I was sexually assaulted at work-it was on camera,so I could prove my side with no issues (I’d been changing the large bin when he came up behind me and ground himself into my arse)
work where amazing about it-until I found out some of the bitchier women had been talking about me on the managers WhatsApp group chat saying that I shouldn’t have been bent over the bin in the first place
most of the other managers stood up for me saying it was my bloody job!
big boss found out,checked I was ok and that was the end of that-or so I thought
got hauled in a week later,only to be told I shouldn’t bend over bins the way I did so I was partly to blame
i asked what was I meant to do?dance round the fucker?

they took my point in the end but it wasn’t the point-the bloke who did it ended up with a bollocking

(I did complain to hr and I did get an apology from big boss but that’s not the point-I still think he was shagging one of these women)

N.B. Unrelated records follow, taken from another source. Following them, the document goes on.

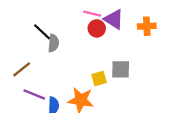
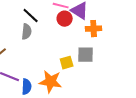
orange cross: (147, 26) -> (94, 29), moved
black line: (42, 32) -> (31, 16), moved

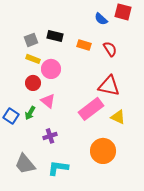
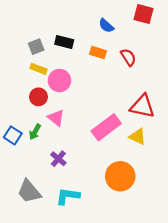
blue semicircle: (101, 19) -> (106, 26), moved
red triangle: (109, 86) -> (142, 106), moved
purple cross: (50, 136) -> (58, 159), turned -32

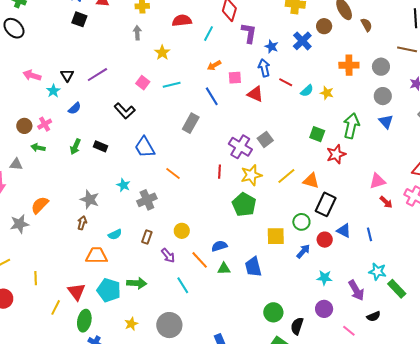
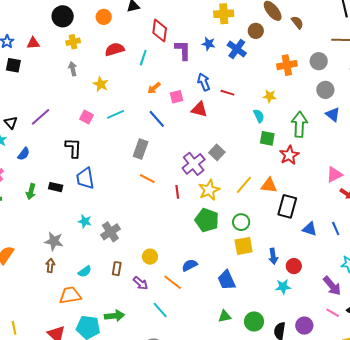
blue star: (272, 47) -> (208, 44), moved
cyan semicircle: (307, 91) -> (259, 116), moved, turned -64
black L-shape: (125, 111) -> (73, 148), turned -125
blue trapezoid: (145, 147) -> (85, 178), moved, turned 30
purple cross: (240, 147) -> (194, 164), turned 30
orange line: (173, 173) -> (147, 179), moved
green circle: (301, 222) -> (241, 222), moved
red circle: (325, 240) -> (294, 266), moved
blue arrow: (303, 251) -> (273, 256), turned 140
green triangle: (224, 269) -> (225, 316), moved
cyan star: (324, 278) -> (283, 287), moved
purple circle: (324, 309) -> (304, 326), moved
pink line: (349, 331) -> (333, 313), moved

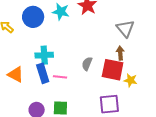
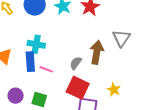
brown arrow: (120, 53) -> (97, 52), moved, size x1.6
red square: (113, 70) -> (78, 88), moved

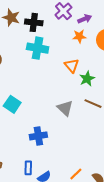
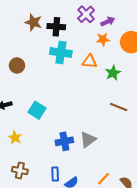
orange triangle: (72, 66) -> (90, 61), moved, turned -42
green star: (87, 79) -> (113, 73), moved
gray triangle: (65, 108) -> (88, 140), moved, turned 42

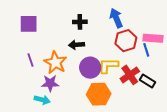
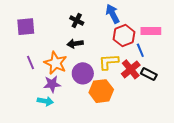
black cross: (80, 22) -> (77, 21), turned 32
blue line: (146, 50) -> (140, 50), moved
purple circle: (90, 68) -> (83, 73), moved

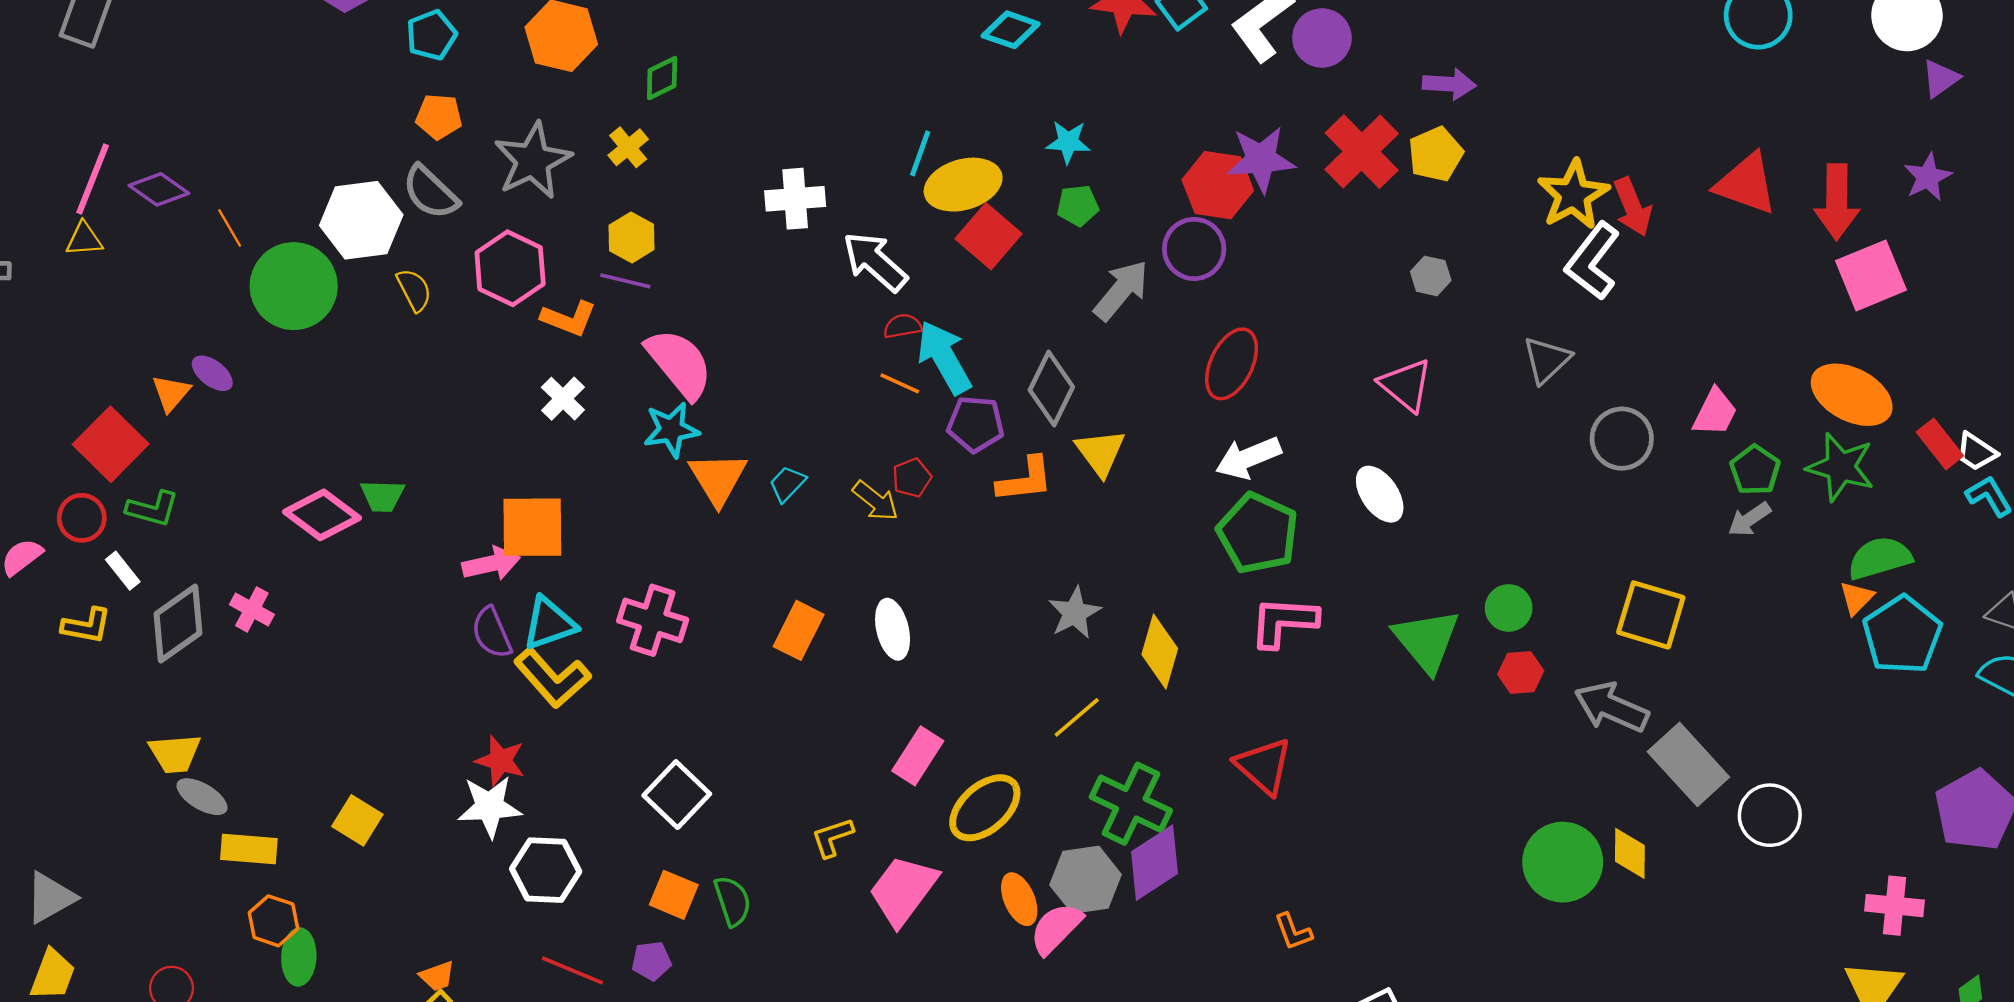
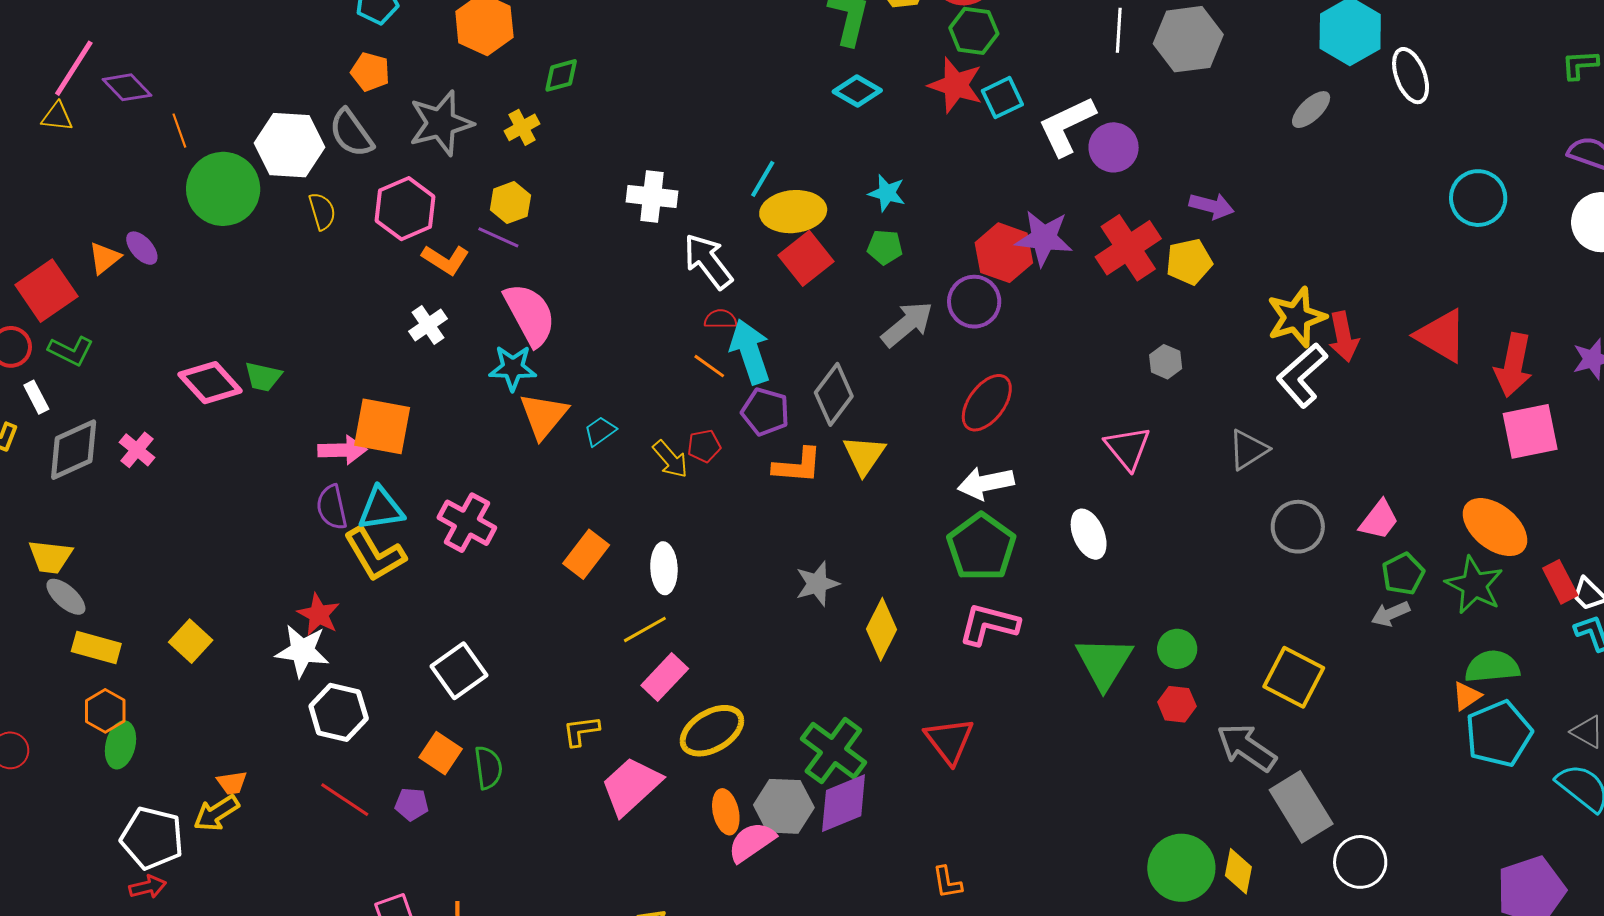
yellow line: (1077, 717) -> (645, 629), moved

ilovebagpuss · 22/05/2022 11:22

I once got thoroughly bollocked for not writing envelopes neatly enough back in the day before printed labels.
It was the Bank Manager himself and I burst into tears probably because I was so ashamed of my scratty handwriting. I had to hand write all the bank statements addresses there were hundreds.
Only time I've ever cried because of work!

Babyvenusplant · 22/05/2022 11:38

Putting two 'top' pieces of a toasted teacake on a plate to be served instead of a top and bottom piece

Notanotherwindow · 22/05/2022 12:02

My supervisor actually wrote on the paperwork that she didn't know what she was disciplining me for but would get the details from one of my colleagues later.

It got all the way to a second hearing before a manager from another store was brought in and it was thrown out

NeverDropYourMooncup · 22/05/2022 13:03

Having a body big arse. I've always been comparatively slim on top, so I had to alter waistbands to stop them spinning around. Got hauled into the office to be told complaints had been made that I was wearing 'inappropriately sexual and revealing clothing'. I was wearing a straight black skirt that ended about 3 inches below my knees, the compulsory tights, plain shoes and a long sleeved blouse in a mid-tone colour that suited me and wasn't in any way transparent.

Not eating the food they laid on for a do. No, I am not going to eat pizza, pork pies and sausage rolls to 'make others feel like I'm part of the team instead of thinking I'm too good for their food' when I've got celiac.

Not going to the non compulsory Christmas do. Forty five quid before taxis there and back (17 miles into the arse end of nowhere, no public transport), to watch other people eat the set, wheat filled, menu (see celiac above) and drink beer (see celiac above) to then be stung for a share of other people's additions to the meal I couldn't eat (see celiac above) and their additional alcohol.